(Stored data entries)
--

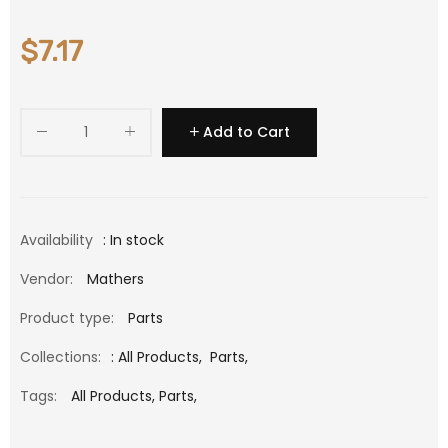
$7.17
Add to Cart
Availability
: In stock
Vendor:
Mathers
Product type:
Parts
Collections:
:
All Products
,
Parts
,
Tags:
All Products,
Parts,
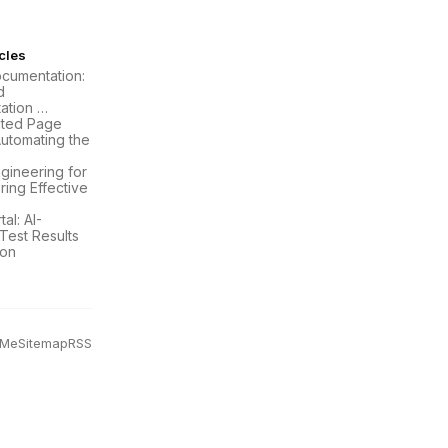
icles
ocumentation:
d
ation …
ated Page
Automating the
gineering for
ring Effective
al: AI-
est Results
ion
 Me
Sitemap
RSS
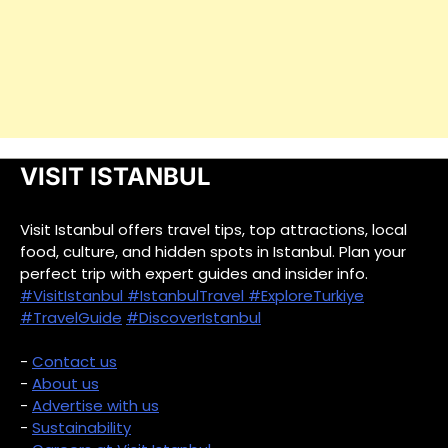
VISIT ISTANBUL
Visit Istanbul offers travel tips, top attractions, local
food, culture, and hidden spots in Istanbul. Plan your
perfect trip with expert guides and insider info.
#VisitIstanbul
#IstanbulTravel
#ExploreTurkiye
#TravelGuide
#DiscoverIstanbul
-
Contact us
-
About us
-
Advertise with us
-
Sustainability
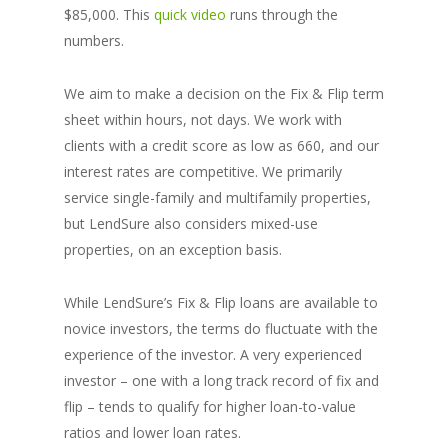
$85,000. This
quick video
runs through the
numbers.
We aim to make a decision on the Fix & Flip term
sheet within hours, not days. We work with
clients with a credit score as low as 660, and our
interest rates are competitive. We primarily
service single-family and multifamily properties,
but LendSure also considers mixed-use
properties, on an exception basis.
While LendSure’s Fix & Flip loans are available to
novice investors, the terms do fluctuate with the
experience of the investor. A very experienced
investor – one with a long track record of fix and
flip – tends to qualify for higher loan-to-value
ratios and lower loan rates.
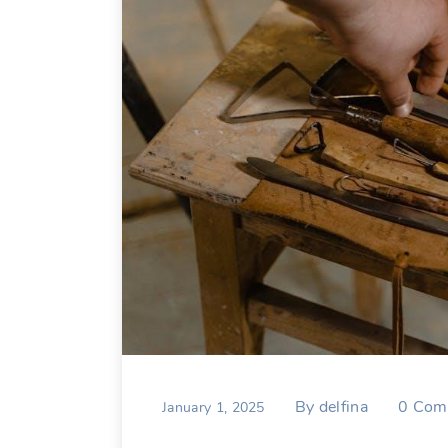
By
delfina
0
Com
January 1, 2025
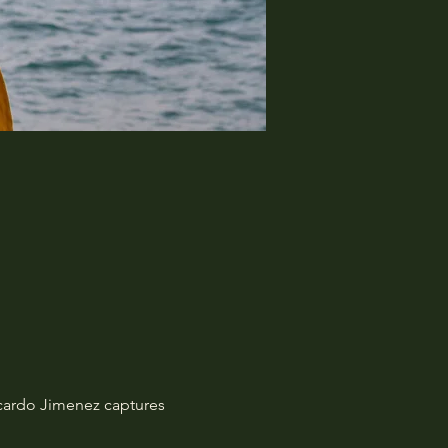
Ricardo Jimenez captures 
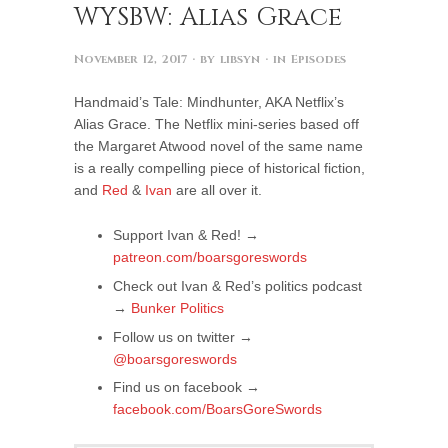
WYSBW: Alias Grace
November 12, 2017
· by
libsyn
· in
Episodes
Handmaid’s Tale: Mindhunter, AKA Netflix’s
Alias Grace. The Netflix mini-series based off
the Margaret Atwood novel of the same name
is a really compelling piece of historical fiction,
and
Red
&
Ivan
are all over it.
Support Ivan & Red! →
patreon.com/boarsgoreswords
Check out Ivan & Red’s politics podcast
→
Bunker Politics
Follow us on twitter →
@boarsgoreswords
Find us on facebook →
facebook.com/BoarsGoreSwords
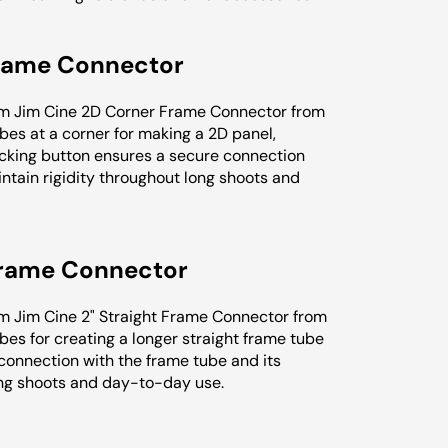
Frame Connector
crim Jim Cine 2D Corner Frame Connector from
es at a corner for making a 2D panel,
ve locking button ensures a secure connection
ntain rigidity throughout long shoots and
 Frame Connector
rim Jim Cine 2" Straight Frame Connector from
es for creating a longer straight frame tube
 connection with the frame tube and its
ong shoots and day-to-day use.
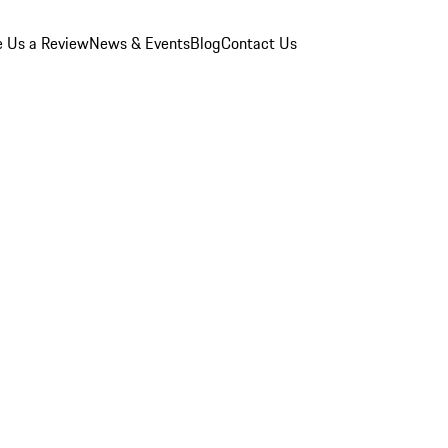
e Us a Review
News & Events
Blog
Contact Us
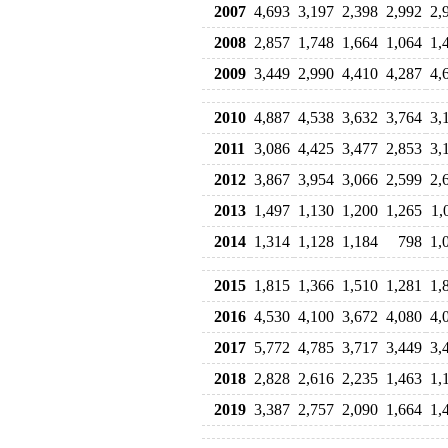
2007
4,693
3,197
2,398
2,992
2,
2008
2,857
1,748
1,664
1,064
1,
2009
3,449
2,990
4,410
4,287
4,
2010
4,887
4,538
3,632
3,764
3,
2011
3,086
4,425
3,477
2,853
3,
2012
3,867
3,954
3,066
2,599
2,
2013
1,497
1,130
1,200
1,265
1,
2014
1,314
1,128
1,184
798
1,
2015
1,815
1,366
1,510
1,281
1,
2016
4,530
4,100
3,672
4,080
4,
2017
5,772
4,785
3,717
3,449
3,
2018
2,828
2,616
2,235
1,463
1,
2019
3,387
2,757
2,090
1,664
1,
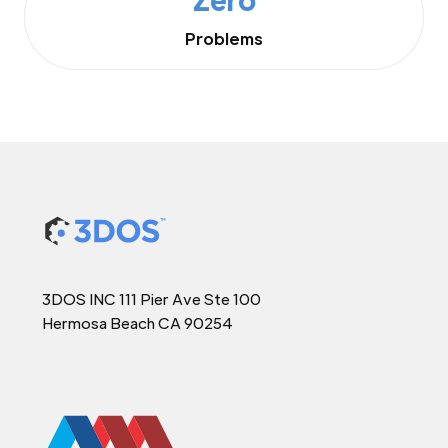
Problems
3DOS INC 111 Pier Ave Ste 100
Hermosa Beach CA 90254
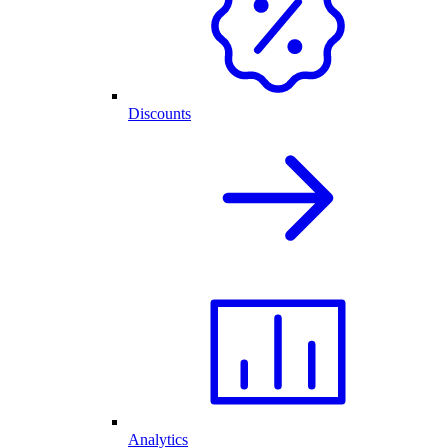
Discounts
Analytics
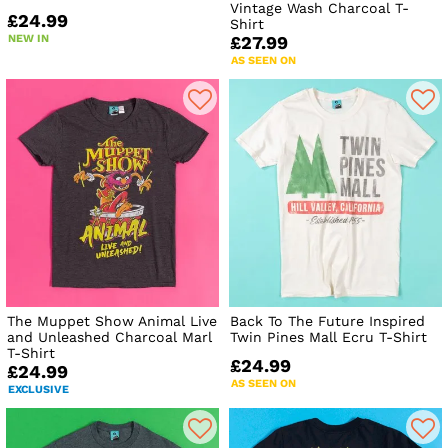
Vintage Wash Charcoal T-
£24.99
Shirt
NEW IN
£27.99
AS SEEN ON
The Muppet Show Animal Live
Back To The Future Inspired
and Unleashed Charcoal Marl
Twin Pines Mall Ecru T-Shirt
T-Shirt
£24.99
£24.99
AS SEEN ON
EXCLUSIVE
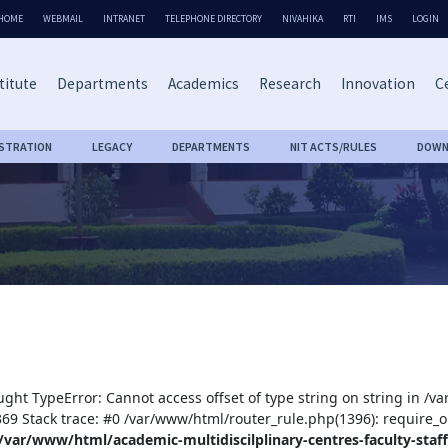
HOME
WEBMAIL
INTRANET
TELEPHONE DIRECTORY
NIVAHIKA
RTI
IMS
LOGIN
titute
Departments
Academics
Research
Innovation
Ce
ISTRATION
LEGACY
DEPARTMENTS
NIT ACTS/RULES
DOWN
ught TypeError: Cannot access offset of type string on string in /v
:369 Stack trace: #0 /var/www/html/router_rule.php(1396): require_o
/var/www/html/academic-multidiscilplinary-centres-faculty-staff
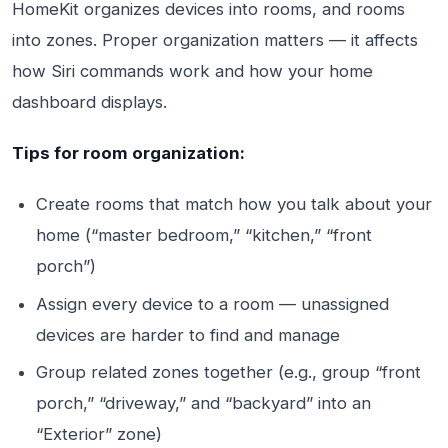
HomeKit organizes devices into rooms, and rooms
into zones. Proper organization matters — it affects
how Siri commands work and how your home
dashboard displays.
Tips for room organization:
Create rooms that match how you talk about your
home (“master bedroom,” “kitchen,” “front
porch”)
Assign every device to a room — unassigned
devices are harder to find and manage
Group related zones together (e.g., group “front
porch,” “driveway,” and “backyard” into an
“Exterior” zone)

--

Return only the lines from the start of the data through the line that contains "connection with the frame tube and its", please, copying them exactly and omitting all pictures.

Completed exercise:
$7.17
Add to Cart
Availability
: In stock
Vendor:
Mathers
Product type:
Parts
Collections:
:
All Products
,
Parts
,
Tags:
All Products,
Parts,
icles
ocumentation:
d
ation …
ated Page
Automating the
gineering for
ring Effective
al: AI-
est Results
ion
 Me
Sitemap
RSS
VISIT ISTANBUL
Visit Istanbul offers travel tips, top attractions, local
food, culture, and hidden spots in Istanbul. Plan your
perfect trip with expert guides and insider info.
#VisitIstanbul
#IstanbulTravel
#ExploreTurkiye
#TravelGuide
#DiscoverIstanbul
-
Contact us
-
About us
-
Advertise with us
-
Sustainability
$85,000. This
quick video
runs through the
numbers.
We aim to make a decision on the Fix & Flip term
sheet within hours, not days. We work with
clients with a credit score as low as 660, and our
interest rates are competitive. We primarily
service single-family and multifamily properties,
but LendSure also considers mixed-use
properties, on an exception basis.
While LendSure’s Fix & Flip loans are available to
novice investors, the terms do fluctuate with the
experience of the investor. A very experienced
investor – one with a long track record of fix and
flip – tends to qualify for higher loan-to-value
ratios and lower loan rates.
By
delfina
0
Com
January 1, 2025
Ricardo Jimenez captures 
WYSBW: Alias Grace
November 12, 2017
· by
libsyn
· in
Episodes
Handmaid’s Tale: Mindhunter, AKA Netflix’s
Alias Grace. The Netflix mini-series based off
the Margaret Atwood novel of the same name
is a really compelling piece of historical fiction,
and
Red
&
Ivan
are all over it.
Support Ivan & Red! →
patreon.com/boarsgoreswords
Check out Ivan & Red’s politics podcast
→
Bunker Politics
Follow us on twitter →
@boarsgoreswords
Find us on facebook →
facebook.com/BoarsGoreSwords
Frame Connector
crim Jim Cine 2D Corner Frame Connector from
es at a corner for making a 2D panel,
ve locking button ensures a secure connection
ntain rigidity throughout long shoots and
 Frame Connector
rim Jim Cine 2" Straight Frame Connector from
es for creating a longer straight frame tube
 connection with the frame tube and its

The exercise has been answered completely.